= Required action =
Hunt through the entries for the word "down" and copy each line in which it appears.

= Records provided =
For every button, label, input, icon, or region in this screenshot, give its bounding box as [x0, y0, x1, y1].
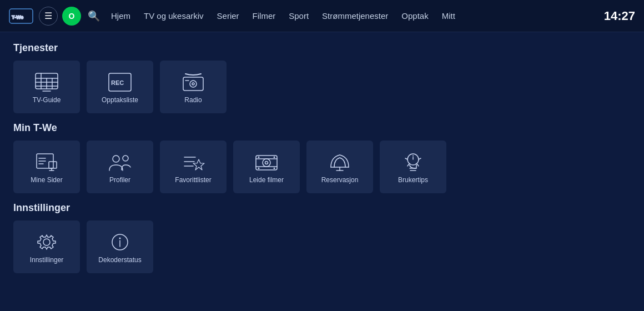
svg-line-47 — [417, 164, 419, 166]
card-label-radio: Radio — [184, 96, 202, 104]
tjenester-cards: TV-Guide REC Opptaksliste — [13, 61, 631, 113]
svg-point-23 — [113, 156, 119, 162]
card-label-tv-guide: TV-Guide — [33, 96, 61, 104]
radio-icon — [180, 71, 207, 94]
card-label-dekoderstatus: Dekoderstatus — [98, 256, 141, 264]
nav-tv-ukesarkiv[interactable]: TV og ukesarkiv — [144, 11, 204, 21]
card-label-leide-filmer: Leide filmer — [249, 176, 284, 184]
nav-mitt[interactable]: Mitt — [442, 11, 455, 21]
section-tjenester: Tjenester TV-Guide — [13, 42, 631, 113]
favorittlister-icon — [180, 151, 207, 174]
brukertips-icon — [400, 151, 426, 174]
svg-point-30 — [263, 159, 270, 167]
svg-point-24 — [123, 156, 128, 161]
nav-serier[interactable]: Serier — [217, 11, 239, 21]
card-opptaksliste[interactable]: REC Opptaksliste — [87, 61, 153, 113]
navbar: T-We ☰ O 🔍 Hjem TV og ukesarkiv Serier F… — [0, 0, 644, 32]
card-label-opptaksliste: Opptaksliste — [102, 96, 138, 104]
opptaksliste-icon: REC — [107, 71, 133, 94]
card-reservasjon[interactable]: Reservasjon — [306, 141, 373, 193]
min-t-we-cards: Mine Sider Profiler — [13, 141, 631, 193]
svg-rect-20 — [49, 162, 57, 168]
card-leide-filmer[interactable]: Leide filmer — [233, 141, 300, 193]
tv-guide-icon — [33, 71, 60, 94]
leide-filmer-icon — [253, 151, 280, 174]
nav-opptak[interactable]: Opptak — [401, 11, 428, 21]
mine-sider-icon — [33, 151, 60, 174]
section-title-tjenester: Tjenester — [13, 42, 631, 54]
nav-sport[interactable]: Sport — [289, 11, 309, 21]
profiler-icon — [107, 151, 133, 174]
time-display: 14:27 — [604, 9, 635, 23]
card-label-innstillinger: Innstillinger — [30, 256, 64, 264]
svg-marker-28 — [193, 159, 204, 170]
nav-strommetjenester[interactable]: Strømmetjenester — [322, 11, 388, 21]
card-label-brukertips: Brukertips — [398, 176, 428, 184]
card-label-favorittlister: Favorittlister — [175, 176, 211, 184]
innstillinger-cards: Innstillinger Dekoderstatus — [13, 220, 631, 273]
reservasjon-icon — [326, 151, 353, 174]
svg-point-14 — [192, 83, 194, 85]
card-dekoderstatus[interactable]: Dekoderstatus — [87, 220, 153, 273]
section-title-min-t-we: Min T-We — [13, 122, 631, 134]
svg-text:T-We: T-We — [12, 14, 23, 20]
svg-text:REC: REC — [111, 79, 124, 86]
svg-rect-12 — [183, 77, 203, 91]
card-label-profiler: Profiler — [109, 176, 130, 184]
svg-point-34 — [258, 156, 260, 158]
gear-icon — [33, 230, 60, 254]
o-button[interactable]: O — [62, 7, 81, 26]
svg-point-36 — [258, 167, 260, 169]
card-tv-guide[interactable]: TV-Guide — [13, 61, 80, 113]
card-profiler[interactable]: Profiler — [87, 141, 153, 193]
svg-point-35 — [274, 156, 275, 158]
o-label: O — [69, 12, 75, 21]
nav-hjem[interactable]: Hjem — [111, 11, 130, 21]
nav-filmer[interactable]: Filmer — [253, 11, 276, 21]
svg-line-46 — [407, 164, 409, 166]
search-icon: 🔍 — [88, 11, 100, 22]
hamburger-button[interactable]: ☰ — [39, 7, 58, 26]
card-label-reservasjon: Reservasjon — [321, 176, 359, 184]
search-button[interactable]: 🔍 — [88, 10, 100, 22]
card-favorittlister[interactable]: Favorittlister — [160, 141, 227, 193]
svg-point-31 — [265, 161, 268, 164]
section-title-innstillinger: Innstillinger — [13, 202, 631, 214]
section-min-t-we: Min T-We Mine Sider — [13, 122, 631, 193]
svg-point-50 — [43, 239, 50, 245]
main-content: Tjenester TV-Guide — [0, 32, 644, 311]
hamburger-icon: ☰ — [44, 11, 52, 21]
svg-point-13 — [190, 81, 197, 87]
info-icon — [107, 230, 133, 254]
card-innstillinger[interactable]: Innstillinger — [13, 220, 80, 273]
section-innstillinger: Innstillinger Innstillinger — [13, 202, 631, 273]
logo: T-We — [9, 8, 33, 24]
nav-links: Hjem TV og ukesarkiv Serier Filmer Sport… — [111, 11, 604, 21]
svg-point-53 — [119, 237, 121, 239]
svg-point-37 — [274, 167, 275, 169]
card-brukertips[interactable]: Brukertips — [380, 141, 446, 193]
card-label-mine-sider: Mine Sider — [31, 176, 62, 184]
card-radio[interactable]: Radio — [160, 61, 227, 113]
card-mine-sider[interactable]: Mine Sider — [13, 141, 80, 193]
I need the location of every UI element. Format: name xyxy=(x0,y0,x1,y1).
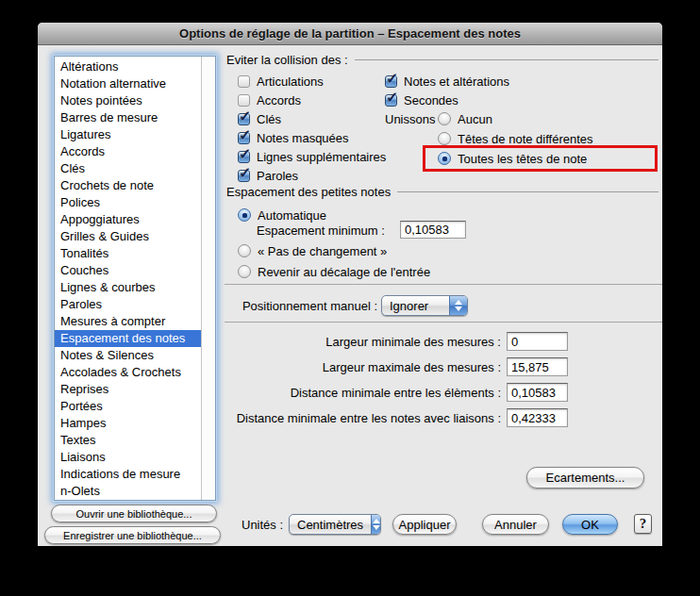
check-icon: ✓ xyxy=(239,164,251,182)
field-label: Largeur minimale des mesures : xyxy=(66,335,501,349)
checkbox-label: Articulations xyxy=(257,74,324,89)
minimum-measure-width-input[interactable] xyxy=(507,332,568,351)
checkbox-lignes-supplementaires[interactable]: ✓ Lignes supplémentaires xyxy=(238,149,386,164)
checkbox-checked-icon: ✓ xyxy=(238,132,250,144)
radio-pas-de-changement[interactable]: « Pas de changement » xyxy=(238,243,387,258)
units-select[interactable]: Centimètres xyxy=(289,514,381,535)
checkbox-articulations[interactable]: Articulations xyxy=(238,74,324,89)
checkbox-checked-icon: ✓ xyxy=(238,151,250,163)
ok-button[interactable]: OK xyxy=(562,514,618,535)
popup-stepper-icon xyxy=(449,296,467,315)
checkbox-checked-icon: ✓ xyxy=(385,94,397,107)
sidebar-item[interactable]: Notes pointées xyxy=(55,92,202,109)
min-distance-tied-notes-input[interactable] xyxy=(507,408,568,427)
checkbox-notes-masquees[interactable]: ✓ Notes masquées xyxy=(238,130,349,145)
divider xyxy=(225,284,662,285)
units-label: Unités : xyxy=(242,518,283,532)
window-titlebar: Options de réglage de la partition – Esp… xyxy=(38,23,662,45)
radio-selected-icon xyxy=(238,208,251,222)
check-icon: ✓ xyxy=(239,126,251,144)
field-label: Distance minimale entre les notes avec l… xyxy=(66,411,501,425)
radio-unissons-aucun[interactable]: Aucun xyxy=(438,111,492,126)
category-list-items: Altérations Notation alternative Notes p… xyxy=(55,58,202,500)
checkbox-secondes[interactable]: ✓ Secondes xyxy=(385,92,458,108)
checkbox-notes-et-alterations[interactable]: ✓ Notes et altérations xyxy=(385,74,509,89)
min-distance-elements-input[interactable] xyxy=(507,383,568,402)
ecartements-button[interactable]: Ecartements... xyxy=(526,467,644,488)
sidebar-item[interactable]: Accords xyxy=(55,143,202,160)
collision-legend: Eviter la collision des : xyxy=(226,53,348,67)
manual-positioning-label: Positionnement manuel : xyxy=(225,299,377,313)
checkbox-cles[interactable]: ✓ Clés xyxy=(238,111,281,126)
radio-icon xyxy=(238,244,251,257)
checkbox-checked-icon: ✓ xyxy=(238,113,250,125)
radio-label: Automatique xyxy=(258,208,326,223)
radio-label: Aucun xyxy=(458,112,492,126)
arrow-up-icon xyxy=(373,519,380,523)
section-rule xyxy=(397,191,658,192)
field-label: Largeur maximale des mesures : xyxy=(66,360,501,374)
checkbox-checked-icon: ✓ xyxy=(385,75,397,88)
field-label: Distance minimale entre les élèments : xyxy=(66,386,501,400)
dialog-window: Options de réglage de la partition – Esp… xyxy=(38,23,662,546)
radio-automatique[interactable]: Automatique xyxy=(238,207,326,223)
sidebar-item[interactable]: Appoggiatures xyxy=(55,211,202,228)
sidebar-item[interactable]: n-Olets xyxy=(55,483,202,500)
unissons-label: Unissons : xyxy=(385,112,442,126)
section-rule xyxy=(355,59,658,60)
small-notes-legend-row: Espacement des petites notes xyxy=(226,184,658,199)
small-notes-legend: Espacement des petites notes xyxy=(226,185,391,199)
cancel-button[interactable]: Annuler xyxy=(482,514,549,535)
divider xyxy=(225,322,662,323)
checkbox-icon xyxy=(238,75,250,88)
manual-positioning-select[interactable]: Ignorer xyxy=(381,295,468,316)
sidebar-item[interactable]: Indications de mesure xyxy=(55,466,202,483)
sidebar-item[interactable]: Lignes & courbes xyxy=(55,279,202,296)
sidebar-item[interactable]: Liaisons xyxy=(55,449,202,466)
checkbox-accords[interactable]: Accords xyxy=(238,92,301,108)
sidebar-item[interactable]: Crochets de note xyxy=(55,177,202,194)
sidebar-item[interactable]: Barres de mesure xyxy=(55,109,202,126)
sidebar-item[interactable]: Tonalités xyxy=(55,245,202,262)
sidebar-item[interactable]: Altérations xyxy=(55,58,202,75)
sidebar-item[interactable]: Couches xyxy=(55,262,202,279)
maximum-measure-width-input[interactable] xyxy=(507,357,568,376)
help-button[interactable]: ? xyxy=(634,514,652,534)
list-scrollbar[interactable] xyxy=(201,57,215,500)
window-title: Options de réglage de la partition – Esp… xyxy=(179,26,521,41)
collision-legend-row: Eviter la collision des : xyxy=(226,52,658,67)
checkbox-paroles[interactable]: ✓ Paroles xyxy=(238,168,298,183)
radio-label: « Pas de changement » xyxy=(258,244,387,258)
category-list: Altérations Notation alternative Notes p… xyxy=(54,56,216,501)
sidebar-item[interactable]: Polices xyxy=(55,194,202,211)
checkbox-icon xyxy=(238,94,250,107)
arrow-down-icon xyxy=(373,525,380,530)
check-icon: ✓ xyxy=(386,70,398,88)
radio-label: Revenir au décalage de l'entrée xyxy=(258,265,430,279)
arrow-down-icon xyxy=(455,306,462,311)
radio-revenir-decalage[interactable]: Revenir au décalage de l'entrée xyxy=(238,264,430,279)
minimum-spacing-input[interactable] xyxy=(400,221,466,239)
annotation-rectangle xyxy=(423,145,658,172)
check-icon: ✓ xyxy=(386,89,398,107)
apply-button[interactable]: Appliquer xyxy=(392,514,457,535)
checkbox-label: Accords xyxy=(257,93,301,108)
radio-icon xyxy=(438,132,451,145)
sidebar-item[interactable]: Notation alternative xyxy=(55,75,202,92)
checkbox-label: Notes et altérations xyxy=(404,74,509,89)
min-spacing-label: Espacement minimum : xyxy=(257,224,385,238)
radio-unissons-tetes-differentes[interactable]: Têtes de note différentes xyxy=(438,131,593,146)
check-icon: ✓ xyxy=(239,108,251,125)
save-library-button[interactable]: Enregistrer une bibliothèque... xyxy=(44,526,221,544)
radio-icon xyxy=(238,265,251,278)
open-library-button[interactable]: Ouvrir une bibliothèque... xyxy=(51,505,217,522)
manual-positioning-value: Ignorer xyxy=(382,296,449,315)
sidebar-item[interactable]: Clés xyxy=(55,160,202,177)
sidebar-item[interactable]: Mesures à compter xyxy=(55,313,202,330)
sidebar-item[interactable]: Ligatures xyxy=(55,126,202,143)
sidebar-item[interactable]: Paroles xyxy=(55,296,202,313)
units-value: Centimètres xyxy=(290,515,371,534)
checkbox-label: Paroles xyxy=(257,169,298,183)
sidebar-item[interactable]: Grilles & Guides xyxy=(55,228,202,245)
sidebar-item[interactable]: Textes xyxy=(55,432,202,449)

= Written solution =
arrow-down-icon xyxy=(373,525,380,530)
arrow-down-icon xyxy=(455,306,462,311)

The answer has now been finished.